As a businessman, Trump ran the unprofitable Trump Shuttle from 1989 to 1992. But Boeing is in no position to quibble. Trump is the president and he’s got the world’s biggest bully pulpit. Meanwhile, Boeing has other damage to its image to consider.
Two fatal crashes of 737 Max aircraft in October 2018 and March 2019 have caused regulators around the globe to ground the plane. The 737 is the company’s biggest seller and the Max was intended to maintain Boeing’s competitive position. Boeing is trying to make a software fix to address issues in the two crashes.
However, things aren’t happening quickly. Any software fix will require regulatory approval. Additional pilot training may be required. One reason Boeing developed the 737 Max was to avoid training costs that would come had it developed a totally new model. The Max was considered an extension of the 737.
American Airlines said April 14 that it is extending its cancellations for Boeing 737 Max through Aug. 19, or well into the busy summer flying season.
American and other carriers with the 737 Max in their fleets have canceled flights, adding more stress for their customers to deal with. In American’s case, it says about 115 flights a day, or about 15 percent of its total flying, will be canceled through Aug. 19.

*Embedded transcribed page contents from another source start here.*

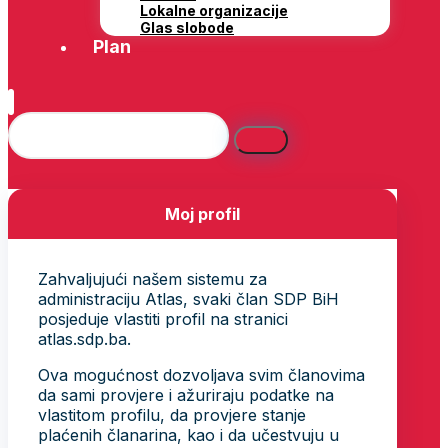
Lokalne organizacije
Glas slobode
Plan
Moj profil
Zahvaljujući našem sistemu za
administraciju Atlas, svaki član SDP BiH
posjeduje vlastiti profil na stranici
atlas.sdp.ba.
Ova mogućnost dozvoljava svim članovima
da sami provjere i ažuriraju podatke na
vlastitom profilu, da provjere stanje
plaćenih članarina, kao i da učestvuju u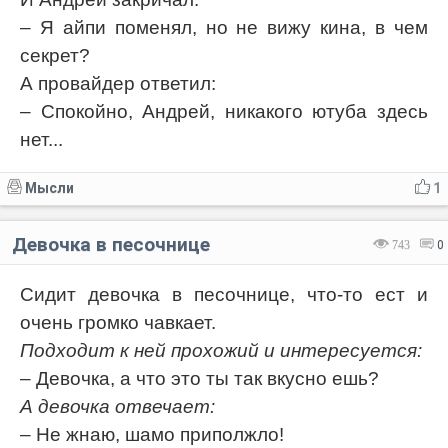
– Я айпи поменял, но не вижу кина, в чем
секрет?
А провайдер ответил:
– Спокойно, Андрей, никакого ютуба здесь
нет...
Мысли
1
Девочка в песочнице
743
0
Сидит девочка в песочнице, что-то ест и
очень громко чавкает.
Подходит к ней прохожий и интересуется:
– Девочка, а что это ты так вкусно ешь?
А девочка отвечает:
– Не жнаю, шамо приполжло!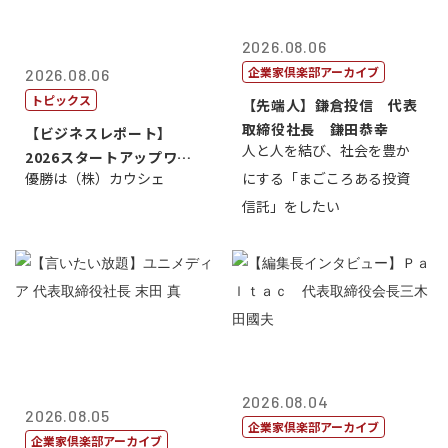
2026.08.06
企業家倶楽部アーカイブ
2026.08.06
トピックス
【先端人】鎌倉投信 代表
取締役社長 鎌田恭幸
【ビジネスレポート】
人と人を結び、社会を豊か
2026スタートアップワー
優勝は（株）カウシェ
にする「まごころある投資
ルドカップ東京
信託」をしたい
2026.08.04
2026.08.05
企業家倶楽部アーカイブ
企業家倶楽部アーカイブ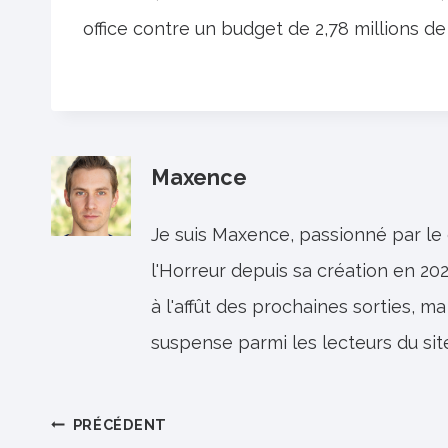
office contre un budget de 2,78 millions de 
Maxence
Je suis Maxence, passionné par le
l'Horreur depuis sa création en 202
à l'affût des prochaines sorties, ma
suspense parmi les lecteurs du sit
Navigation
PRÉCÉDENT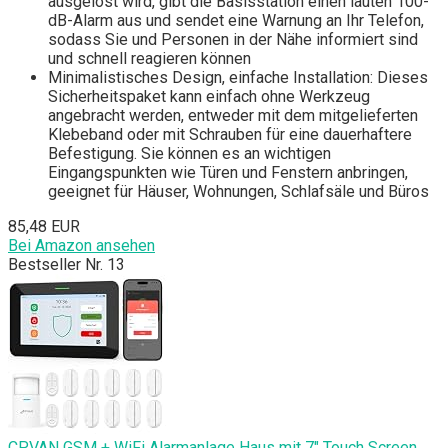
ausgelöst wird, gibt die Basisstation einen lauten 100-
dB-Alarm aus und sendet eine Warnung an Ihr Telefon,
sodass Sie und Personen in der Nähe informiert sind
und schnell reagieren können
Minimalistisches Design, einfache Installation: Dieses
Sicherheitspaket kann einfach ohne Werkzeug
angebracht werden, entweder mit dem mitgelieferten
Klebeband oder mit Schrauben für eine dauerhaftere
Befestigung. Sie können es an wichtigen
Eingangspunkten wie Türen und Fenstern anbringen,
geeignet für Häuser, Wohnungen, Schlafsäle und Büros
85,48 EUR
Bei Amazon ansehen
Bestseller Nr. 13
CPVAN GSM + WiFi Alarmanlage Haus mit 7" Touch Screen,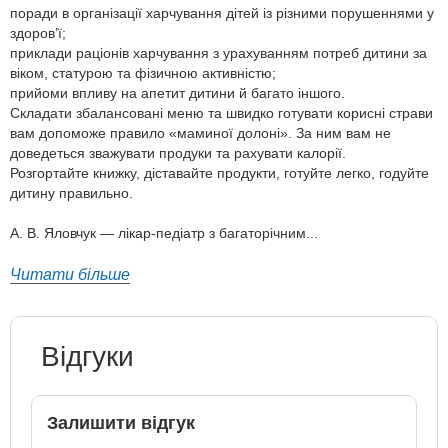
поради в організації харчування дітей із різними порушеннями у
здоров’ї;
приклади раціонів харчування з урахуванням потреб дитини за
віком, статурою та фізичною активністю;
прийоми впливу на апетит дитини й багато іншого.
Складати збалансовані меню та швидко готувати корисні страви
вам допоможе правило «маминої долоні». За ним вам не
доведеться зважувати продуки та рахувати калорії.
Розгортайте книжку, діставайте продукти, готуйте легко, годуйте
дитину правильно.
А. В. Яловчук — лікар-педіатр з багаторічним...
Читати більше
Відгуки
Залишити відгук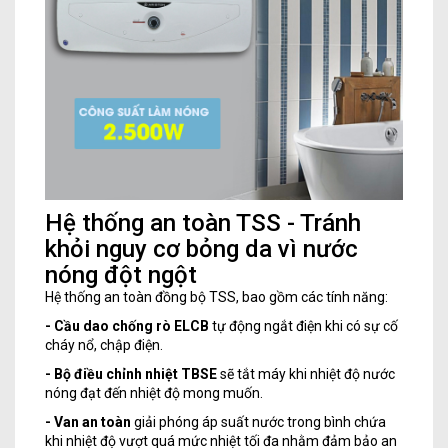
Hệ thống an toàn TSS - Tránh
khỏi nguy cơ bỏng da vì nước
nóng đột ngột
Hệ thống an toàn đồng bộ TSS, bao gồm các tính năng:
- Cầu dao chống rò ELCB
tự động ngắt điện khi có sự cố
cháy nổ, chập điện.
- Bộ điều chỉnh nhiệt TBSE
sẽ tắt máy khi nhiệt độ nước
nóng đạt đến nhiệt độ mong muốn.
- Van an toàn
giải phóng áp suất nước trong bình chứa
khi nhiệt độ vượt quá mức nhiệt tối đa nhằm đảm bảo an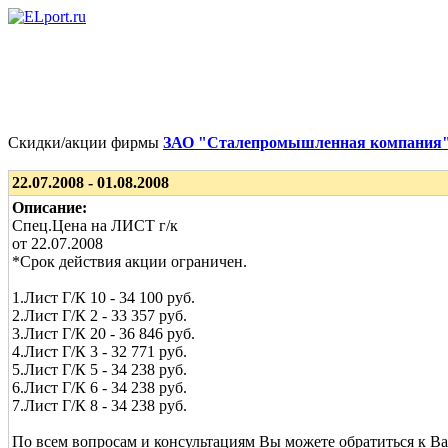
Скидки/акции фирмы
ЗАО "Сталепромышленная компания
22.07.2008 - 01.08.2008
Описание:
Спец.Цена на ЛИСТ г/к
от 22.07.2008
*Срок действия акции ограничен.
1.Лист Г/К 10 - 34 100 руб.
2.Лист Г/К 2 - 33 357 руб.
3.Лист Г/К 20 - 36 846 руб.
4.Лист Г/К 3 - 32 771 руб.
5.Лист Г/К 5 - 34 238 руб.
6.Лист Г/К 6 - 34 238 руб.
7.Лист Г/К 8 - 34 238 руб.
По всем вопросам и консультациям Вы можете обратиться к 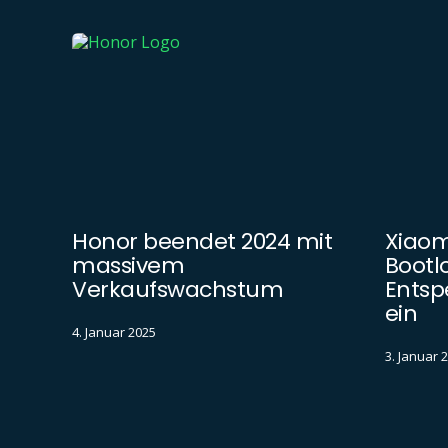
Honor beendet 2024 mit
Xiaom
massivem
Bootl
Verkaufswachstum
Entsp
ein
4. Januar 2025
3. Januar 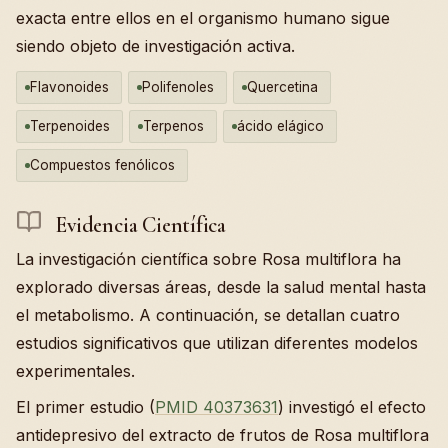
exacta entre ellos en el organismo humano sigue
siendo objeto de investigación activa.
Flavonoides
Polifenoles
Quercetina
Terpenoides
Terpenos
ácido elágico
Compuestos fenólicos
Evidencia Científica
La investigación científica sobre Rosa multiflora ha
explorado diversas áreas, desde la salud mental hasta
el metabolismo. A continuación, se detallan cuatro
estudios significativos que utilizan diferentes modelos
experimentales.
El primer estudio (
PMID 40373631
) investigó el efecto
antidepresivo del extracto de frutos de Rosa multiflora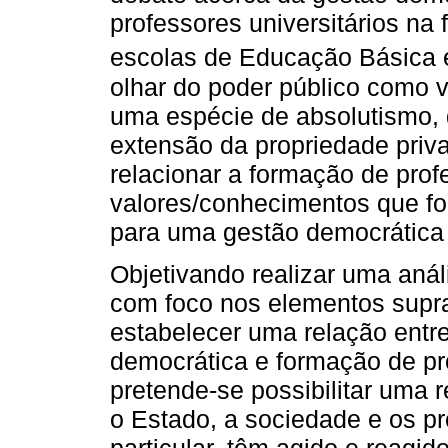
professores universitários na
escolas de Educação Básica e
olhar do poder público como v
uma espécie de absolutismo, 
extensão da propriedade priv
relacionar a formação de pro
valores/conhecimentos que f
para uma gestão democrática n
Objetivando realizar uma aná
com foco nos elementos supra
estabelecer uma relação entr
democrática e formação de pr
pretende-se possibilitar uma 
o Estado, a sociedade e os pr
particular, têm agido e reagi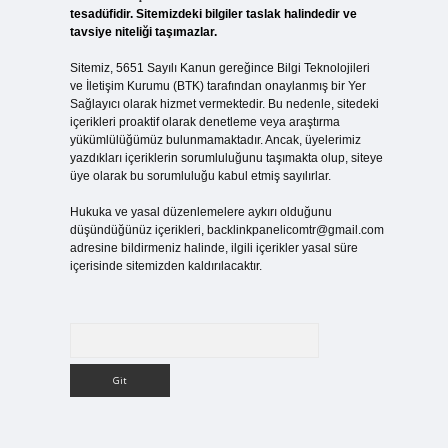
tesadüfidir. Sitemizdeki bilgiler taslak halindedir ve
tavsiye niteliği taşımazlar.
Sitemiz, 5651 Sayılı Kanun gereğince Bilgi Teknolojileri
ve İletişim Kurumu (BTK) tarafından onaylanmış bir Yer
Sağlayıcı olarak hizmet vermektedir. Bu nedenle, sitedeki
içerikleri proaktif olarak denetleme veya araştırma
yükümlülüğümüz bulunmamaktadır. Ancak, üyelerimiz
yazdıkları içeriklerin sorumluluğunu taşımakta olup, siteye
üye olarak bu sorumluluğu kabul etmiş sayılırlar.
Hukuka ve yasal düzenlemelere aykırı olduğunu
düşündüğünüz içerikleri,
backlinkpanelicomtr@gmail.com
adresine bildirmeniz halinde, ilgili içerikler yasal süre
içerisinde sitemizden kaldırılacaktır.
Arama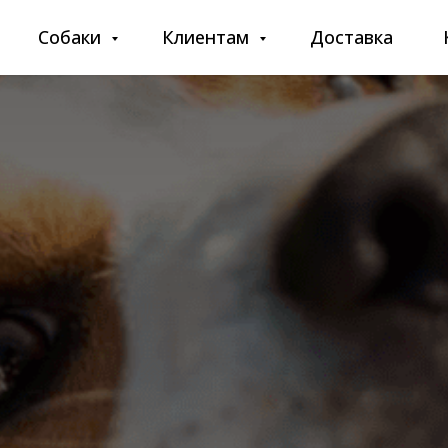
Собаки
Клиентам
Доставка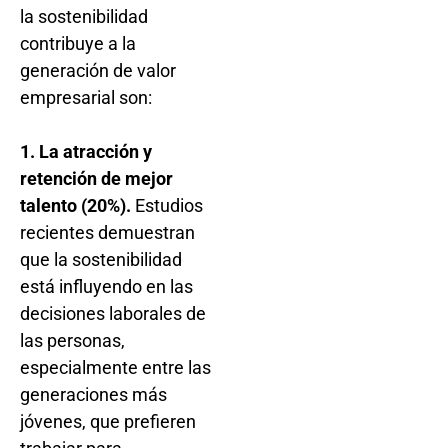
la sostenibilidad
contribuye a la
generación de valor
empresarial son:
1. La atracción y
retención de mejor
talento (20%).
Estudios
recientes demuestran
que la sostenibilidad
está influyendo en las
decisiones laborales de
las personas,
especialmente entre las
generaciones más
jóvenes, que prefieren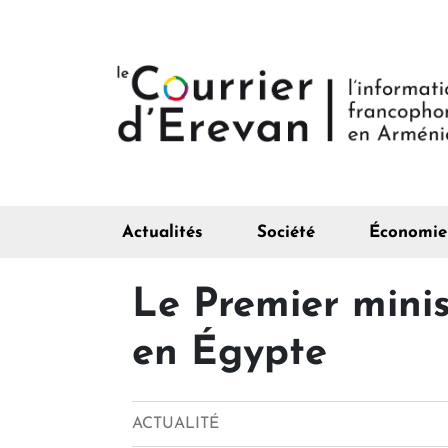
Actualités
Société
Économie
Le Premier mini
en Égypte
ACTUALITÉ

It may be a cliché, but it’s true. It takes years to build up a reputation. They can unravel quickly.
Brand Finance, a U.K. consulting company, said on March 27 that Boeing’s brand value would plummet by $7.5 billion as a result of the 737 Max being grounded. Brand Finance estimated the value of the brand at $32 billion on Jan. 1.
The Reuters news service asked Brand Finance to update its estimate. The company came back this week with a figure of $12 billion.
‘We Own It’
Boeing CEO Dennis Muilenberg put out a statement on April 5 outlining how it was coping with the crisis.
“Safety is our responsibility and we own it,” he said. “When the MAX returns to the skies, we’ve promised our airline customers and their passengers and crews that it will be as safe as any airplane every to fly.”
Nice words. But until the fix is implemented, they are only words.
Boeing is scheduled to report first-quarter earnings later this month. That will provide a snapshot of the financial impact so far.
That will be key information. But it will only be one piece of a very large, very complex puzzle. In the meantime, presidential tweets, flight cancellations and other events demonstrate the stress on Boeing’s reputation and image following hundreds of deaths.
UPDATE (April 22): Things just even worse for Boeing. The New York Times, in an April 20 story, reported that the company’s 787 Dreamliner factory in South Carolina “has been plagued by shoddy production and weak oversight that have threatened to compromise safety.”
The newspaper said it reviewed hundreds of pages of company e-mails, documents and federal records. The Times also interviewed current and former Boeing employees. The publication summarized its findings as showing “a culture that often valued production speed over quality. ”
Boeing, in a statement, disputed that, saying its South Carolina employees are “producing the highest levels of quality in our history.”
Nevertheless, the Times story is another blow to Boeing’s image at a time it really can’t afford it because of the 737 Max situation.